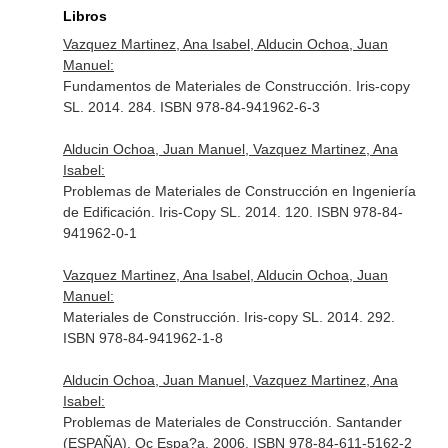
Libros
Vazquez Martinez, Ana Isabel, Alducin Ochoa, Juan
Manuel:
Fundamentos de Materiales de Construcción. Iris-copy
SL. 2014. 284. ISBN 978-84-941962-6-3
Alducin Ochoa, Juan Manuel, Vazquez Martinez, Ana
Isabel:
Problemas de Materiales de Construcción en Ingeniería
de Edificación. Iris-Copy SL. 2014. 120. ISBN 978-84-
941962-0-1
Vazquez Martinez, Ana Isabel, Alducin Ochoa, Juan
Manuel:
Materiales de Construcción. Iris-copy SL. 2014. 292.
ISBN 978-84-941962-1-8
Alducin Ochoa, Juan Manuel, Vazquez Martinez, Ana
Isabel:
Problemas de Materiales de Construcción. Santander
(ESPAÑA). Oc Espa?a. 2006. ISBN 978-84-611-5162-2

Task brief → In the records, how many lines include the string "ISBN"? The answer is that number alone.

Expected output → 4